Un estudio de la Universidad Técnica de Múnich, publicado en Appetite en 2016, demostró que las imágenes de comida altamente calórica activan con más fuerza la corteza orbitofrontal que las imágenes de alimentos bajos en calorías. Esta zona cerebral está asociada al procesamiento de recompensas y al placer anticipado. Es decir, no solo reconocemos que algo sabe bien: lo deseamos antes de probarlo.
La doctora ficticia pero plausible Katherine Yates, neurocientífica de la Universidad de Toronto, lo resume así: “Nuestro cerebro está diseñado para ahorrar energía y maximizar placer. Cuando vemos una imagen de comida muy atractiva, el sistema de recompensa se activa como si estuviéramos a punto de consumirla. Es un atajo evolutivo que ahora explotan las redes sociales y la publicidad con una eficacia tremenda”.
Del hambre física al hambre hedónica
No toda respuesta visual a la comida está relacionada con la necesidad de alimentarnos. Los científicos diferencian entre hambre homeostática (la que surge por déficit energético) y hambre hedónica (el deseo de comer por placer, aunque estemos saciados). El food porn opera casi exclusivamente en esta segunda categoría.
La Universidad de Yale, en un estudio publicado en el año 2012, escaneó cerebros de un número determinado de personas mientras veían imágenes de comida y descubrió que quie- nes tenían un índice de masa corporal más alto mostraban una activación más intensa de las áreas de recompensa, incluso si acababan de comer. Esto sugiere que, para algunas personas, la comida visualmente atractiva funciona como un desencadenante independiente del hambre real.

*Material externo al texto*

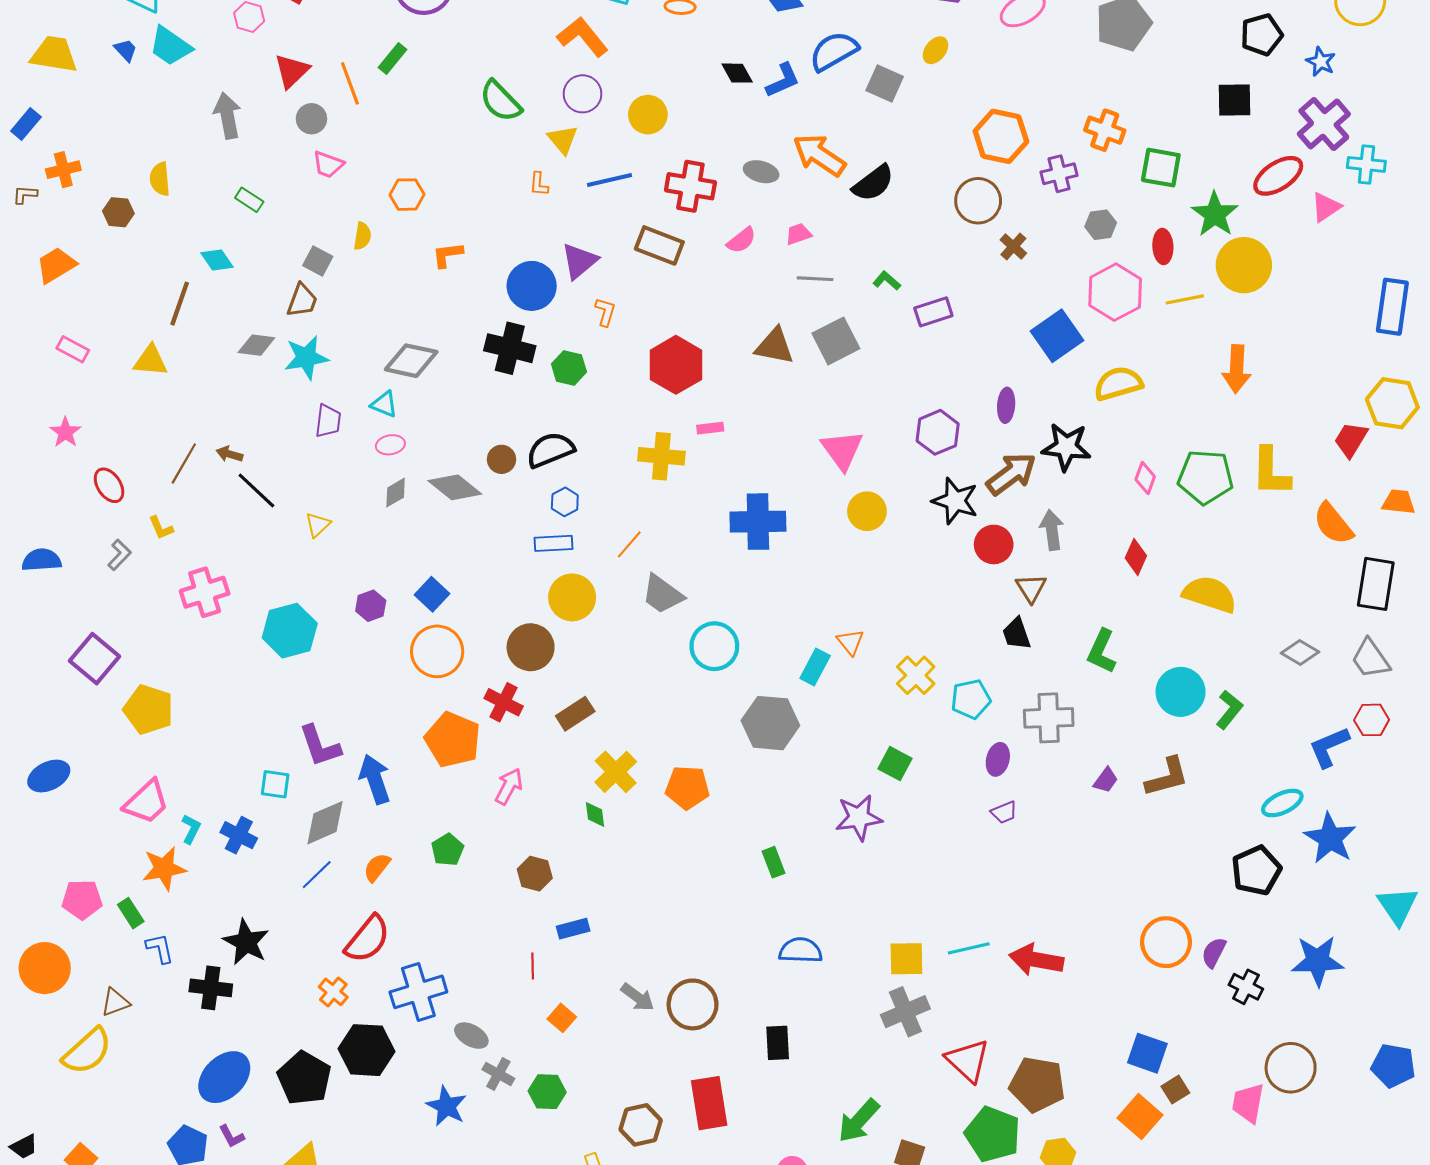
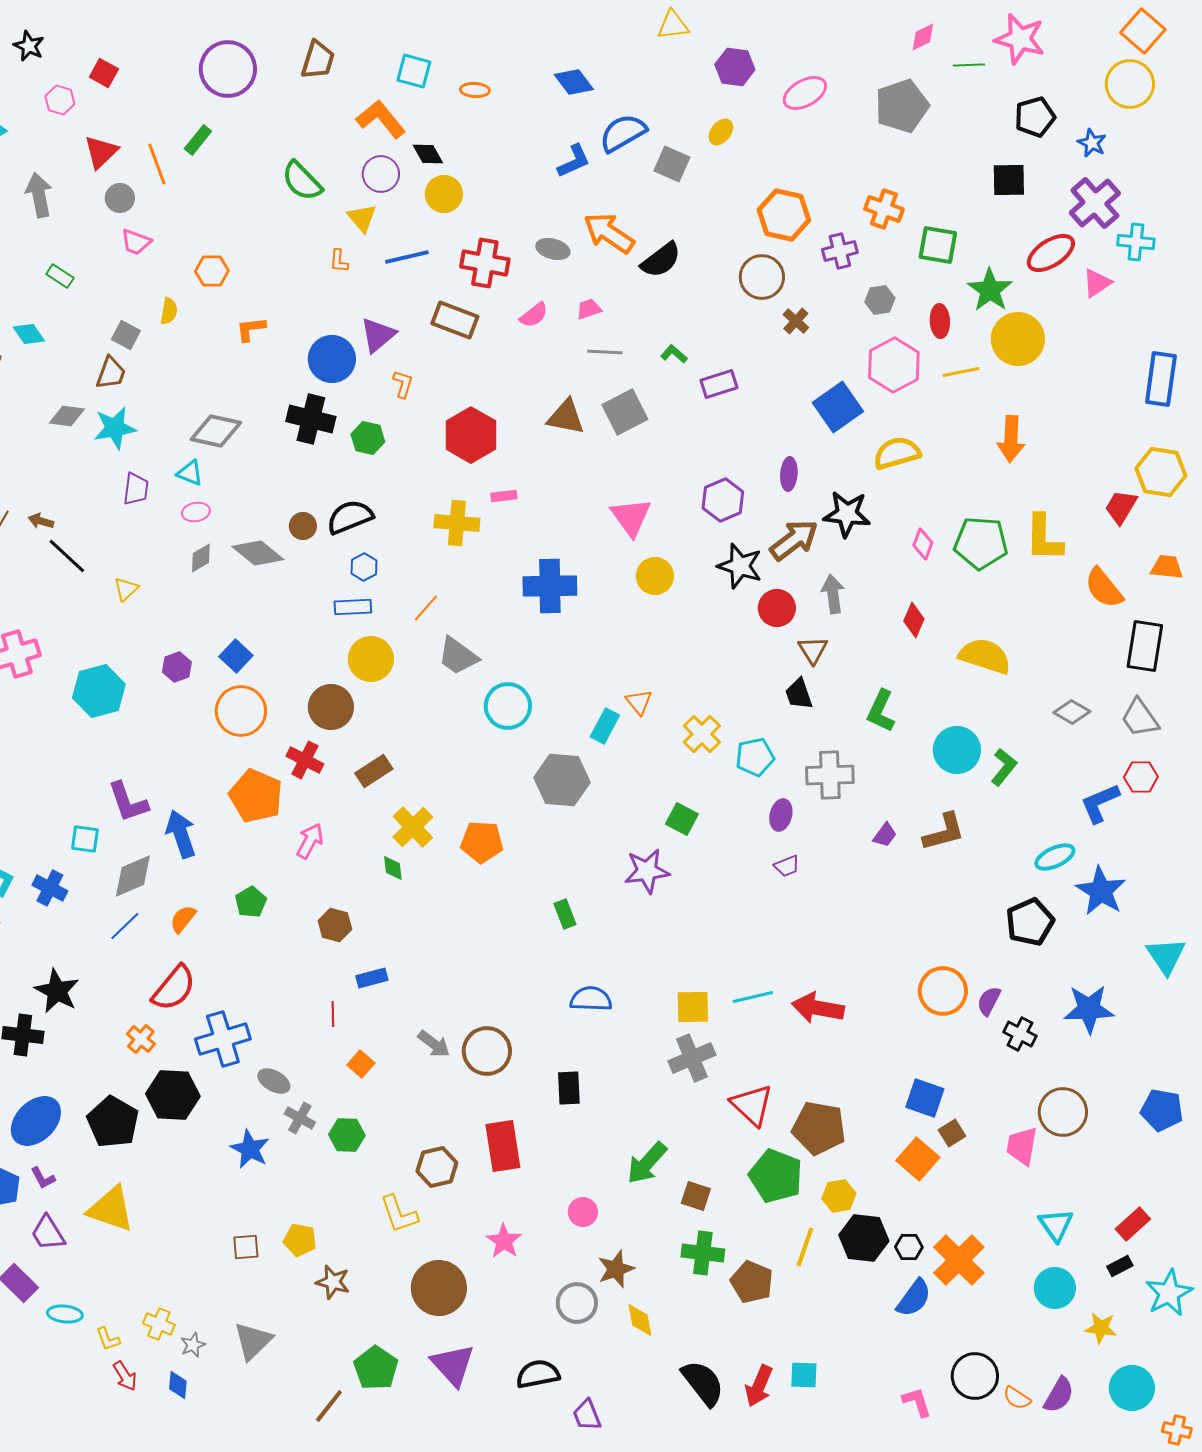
black diamond: (737, 73) -> (428, 154), moved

En palabras del psicólogo conductual Markus Feldmann (Universidad de Hamburgo): “El food porn es el ejemplo perfecto de hambre hedónica: no comemos porque lo necesitemos, sino porque anticipamos el placer que nos dará. Y, a nivel cerebral, ese placer anticipado es muy parecido al de otros estímulos, como el sexo o la música que nos emociona”.
El exceso como estímulo
En la estética del food porn, la exageración es clave: raciones desmesuradas, capas extra de queso, postres cubiertos de más chocolate del que podrían absorber. Esta hipertrofia visual no es casualidad. La psicología del consumo muestra que los estímulos exagerados tienden a captar más atención y a ser recordados con más facilidad, aunque no siempre generen más satisfacción al consumirlos.
Un estudio de la Universidad de Osaka (2019) evaluó reacciones cerebrales a imágenes de comida “normal” frente a imágenes “hiperbolizadas” (como hamburguesas imposibles). El grupo de imágenes exageradas provocó una activación un 25% mayor en la amígdala, región asociada a la respuesta emocional y la novedad.
En publicidad, esta lógica es bien conocida. Como afirma la directora creativa Clara Hensley: “No vendemos comida, vendemos fantasías. Y una fantasía, para funcionar, tiene que ser más intensa que la realidad”.
La neurociencia y la psicología coinciden en que mirar comida no es un acto trivial: activa sistemas complejos de recompensa, anticipación y memoria emocional. En cierto sentido, es un eco moderno de un instinto ancestral: evaluar, seleccionar y desear lo que nos alimenta. Pero en el contexto digital, este mecanismo se ve amplificado, manipulado y explotado para mantenernos mirando… y deseando.